(Saved data entries)
- - -
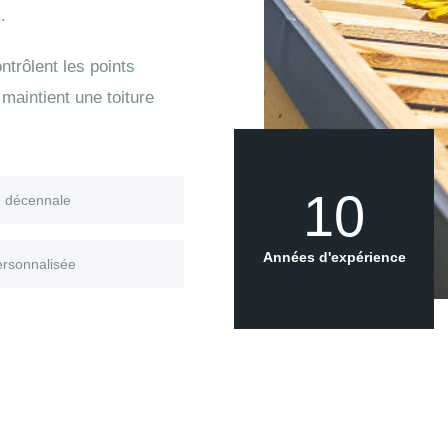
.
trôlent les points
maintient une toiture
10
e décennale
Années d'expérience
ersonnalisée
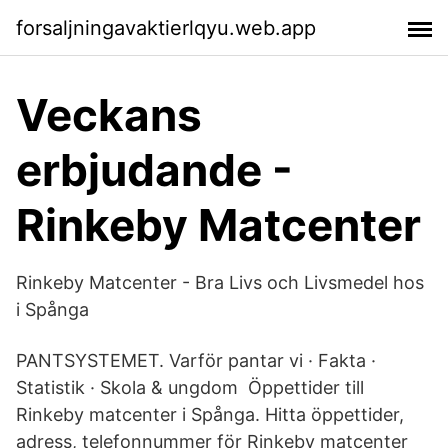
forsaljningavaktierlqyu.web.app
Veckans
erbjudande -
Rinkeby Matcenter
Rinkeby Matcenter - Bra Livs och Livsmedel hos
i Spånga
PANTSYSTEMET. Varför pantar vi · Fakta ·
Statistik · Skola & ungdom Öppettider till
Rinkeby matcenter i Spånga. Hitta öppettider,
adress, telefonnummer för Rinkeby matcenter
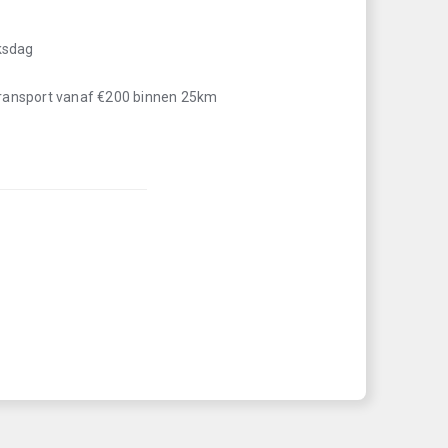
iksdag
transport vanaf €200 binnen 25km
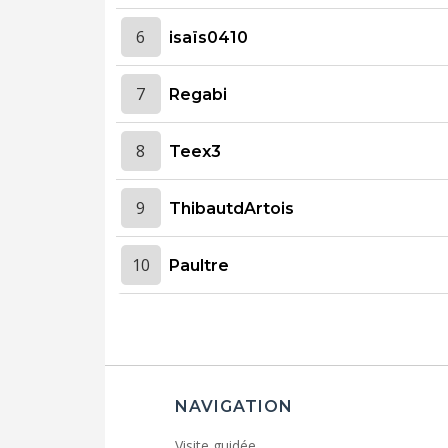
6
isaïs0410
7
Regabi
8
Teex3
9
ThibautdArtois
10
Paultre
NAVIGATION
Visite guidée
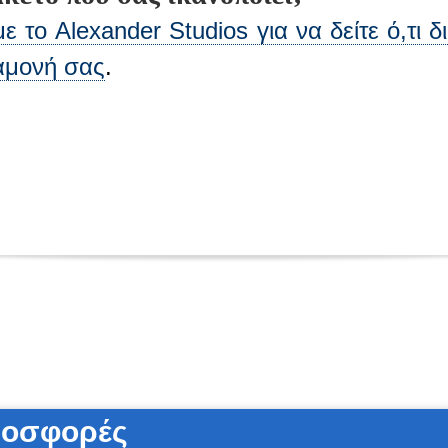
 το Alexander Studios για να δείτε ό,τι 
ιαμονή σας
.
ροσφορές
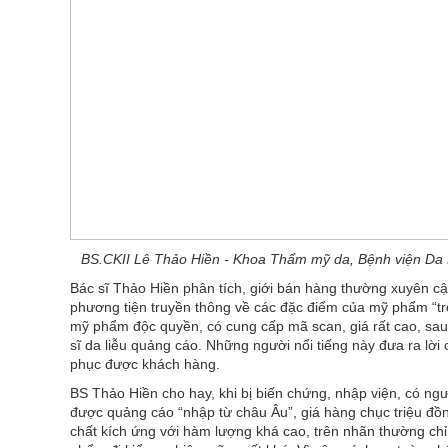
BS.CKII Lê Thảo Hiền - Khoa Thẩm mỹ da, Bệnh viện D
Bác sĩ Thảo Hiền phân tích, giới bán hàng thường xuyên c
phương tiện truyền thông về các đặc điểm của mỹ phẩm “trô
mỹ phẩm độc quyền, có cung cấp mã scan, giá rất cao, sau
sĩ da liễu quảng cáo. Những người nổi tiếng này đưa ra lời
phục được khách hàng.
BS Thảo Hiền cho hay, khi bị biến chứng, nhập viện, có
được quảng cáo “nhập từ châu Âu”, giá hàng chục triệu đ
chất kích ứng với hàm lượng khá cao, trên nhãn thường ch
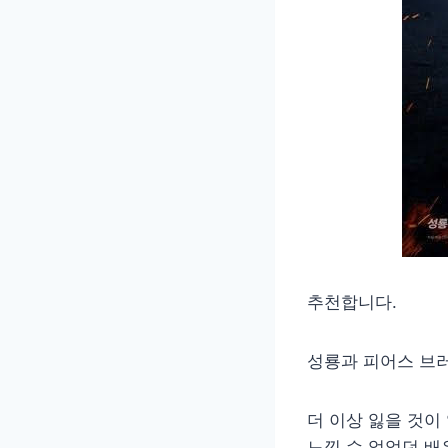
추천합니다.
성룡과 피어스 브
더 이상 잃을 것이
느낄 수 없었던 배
- - -
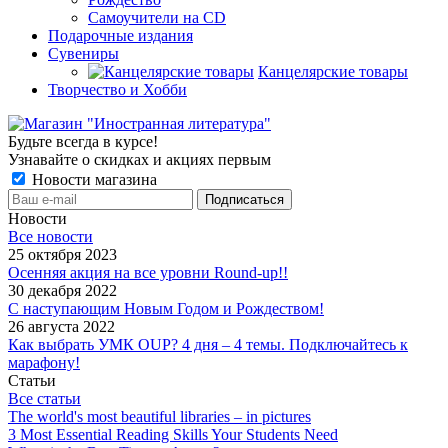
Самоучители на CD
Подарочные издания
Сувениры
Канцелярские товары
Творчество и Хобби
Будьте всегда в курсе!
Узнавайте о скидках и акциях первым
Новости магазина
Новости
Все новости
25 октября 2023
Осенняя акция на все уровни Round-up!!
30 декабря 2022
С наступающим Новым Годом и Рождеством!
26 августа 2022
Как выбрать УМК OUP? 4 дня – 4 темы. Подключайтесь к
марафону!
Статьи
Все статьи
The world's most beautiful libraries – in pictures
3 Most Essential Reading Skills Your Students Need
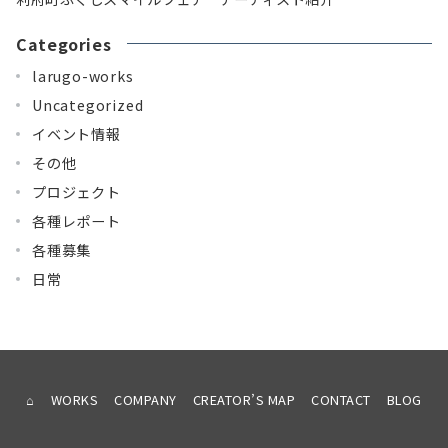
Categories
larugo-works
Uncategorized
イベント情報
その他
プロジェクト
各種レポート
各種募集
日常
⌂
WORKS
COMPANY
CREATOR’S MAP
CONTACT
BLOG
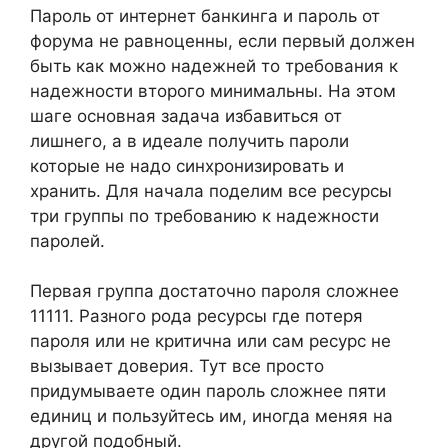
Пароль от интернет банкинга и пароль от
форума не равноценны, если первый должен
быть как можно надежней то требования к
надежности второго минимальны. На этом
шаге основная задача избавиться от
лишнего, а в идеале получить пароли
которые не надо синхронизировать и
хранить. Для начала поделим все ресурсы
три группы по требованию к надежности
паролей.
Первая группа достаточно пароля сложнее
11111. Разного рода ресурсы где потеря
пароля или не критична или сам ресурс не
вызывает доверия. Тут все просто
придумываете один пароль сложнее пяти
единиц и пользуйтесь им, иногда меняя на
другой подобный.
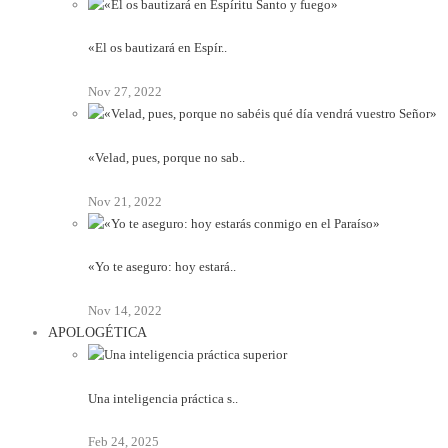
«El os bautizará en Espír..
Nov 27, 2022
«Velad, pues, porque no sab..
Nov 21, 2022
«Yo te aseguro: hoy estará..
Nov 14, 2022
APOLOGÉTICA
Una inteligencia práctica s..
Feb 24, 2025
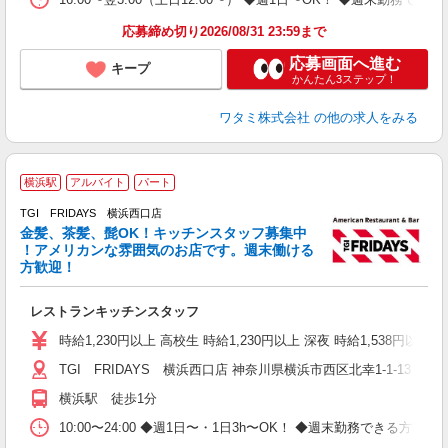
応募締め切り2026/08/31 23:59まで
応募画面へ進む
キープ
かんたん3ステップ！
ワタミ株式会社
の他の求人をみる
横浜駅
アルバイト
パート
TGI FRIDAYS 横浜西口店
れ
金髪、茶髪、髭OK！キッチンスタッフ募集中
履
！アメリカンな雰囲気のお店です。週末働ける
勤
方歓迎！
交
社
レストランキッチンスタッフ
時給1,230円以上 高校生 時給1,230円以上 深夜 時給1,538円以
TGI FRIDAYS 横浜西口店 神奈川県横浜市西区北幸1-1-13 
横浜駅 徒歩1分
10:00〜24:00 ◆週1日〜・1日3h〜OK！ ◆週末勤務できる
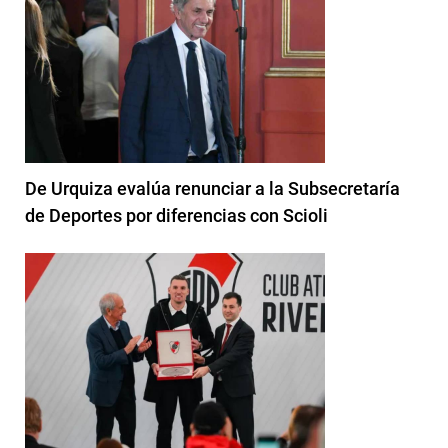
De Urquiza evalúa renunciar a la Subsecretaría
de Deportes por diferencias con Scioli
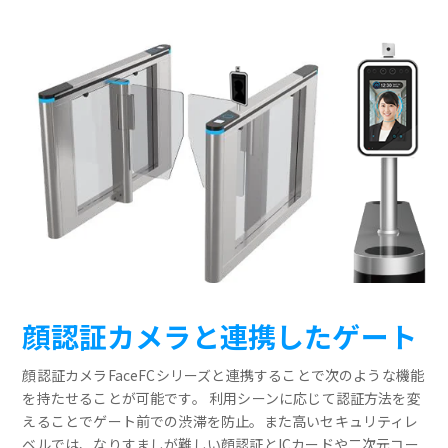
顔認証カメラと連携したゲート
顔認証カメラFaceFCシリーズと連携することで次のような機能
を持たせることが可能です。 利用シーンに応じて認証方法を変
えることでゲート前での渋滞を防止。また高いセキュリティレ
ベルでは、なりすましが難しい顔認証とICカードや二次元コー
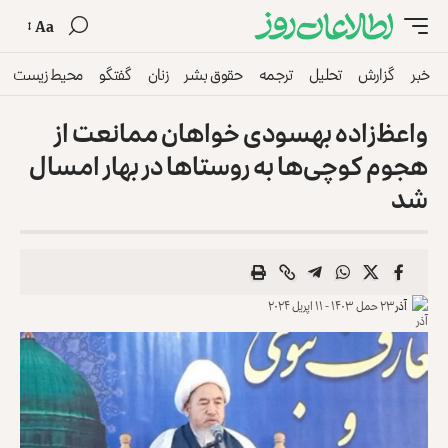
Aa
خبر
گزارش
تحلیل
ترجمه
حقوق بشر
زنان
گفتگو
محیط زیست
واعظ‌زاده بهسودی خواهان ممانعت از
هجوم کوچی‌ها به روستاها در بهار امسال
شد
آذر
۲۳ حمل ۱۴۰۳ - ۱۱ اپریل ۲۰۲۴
- - -
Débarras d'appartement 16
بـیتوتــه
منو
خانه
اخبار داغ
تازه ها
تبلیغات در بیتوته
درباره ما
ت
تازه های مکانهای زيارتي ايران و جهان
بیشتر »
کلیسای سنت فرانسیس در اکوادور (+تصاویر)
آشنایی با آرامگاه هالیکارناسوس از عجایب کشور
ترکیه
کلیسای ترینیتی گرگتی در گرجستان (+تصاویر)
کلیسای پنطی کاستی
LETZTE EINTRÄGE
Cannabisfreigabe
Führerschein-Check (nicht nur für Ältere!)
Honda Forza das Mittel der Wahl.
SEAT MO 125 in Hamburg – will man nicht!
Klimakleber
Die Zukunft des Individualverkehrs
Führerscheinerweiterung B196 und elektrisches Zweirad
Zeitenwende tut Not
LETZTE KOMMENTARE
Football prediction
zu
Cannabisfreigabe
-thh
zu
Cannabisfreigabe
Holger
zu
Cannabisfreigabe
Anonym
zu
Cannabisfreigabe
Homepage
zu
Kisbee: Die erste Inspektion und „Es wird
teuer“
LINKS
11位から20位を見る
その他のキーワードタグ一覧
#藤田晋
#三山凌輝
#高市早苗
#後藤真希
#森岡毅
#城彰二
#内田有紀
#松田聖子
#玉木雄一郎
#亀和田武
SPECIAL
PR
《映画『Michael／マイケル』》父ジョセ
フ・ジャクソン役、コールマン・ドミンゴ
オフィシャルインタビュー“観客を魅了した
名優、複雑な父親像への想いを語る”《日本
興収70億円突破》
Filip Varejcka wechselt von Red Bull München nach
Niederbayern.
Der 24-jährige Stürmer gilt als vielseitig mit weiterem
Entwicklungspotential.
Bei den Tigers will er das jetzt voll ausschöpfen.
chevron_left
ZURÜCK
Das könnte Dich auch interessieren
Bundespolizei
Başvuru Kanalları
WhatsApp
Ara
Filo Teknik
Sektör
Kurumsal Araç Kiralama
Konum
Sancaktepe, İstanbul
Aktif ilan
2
- - -
*Requirement*. Every line above that holds the word "сложнее" is to be found and copied.

*Written answer*.
Первая группа достаточно пароля сложнее
придумываете один пароль сложнее пяти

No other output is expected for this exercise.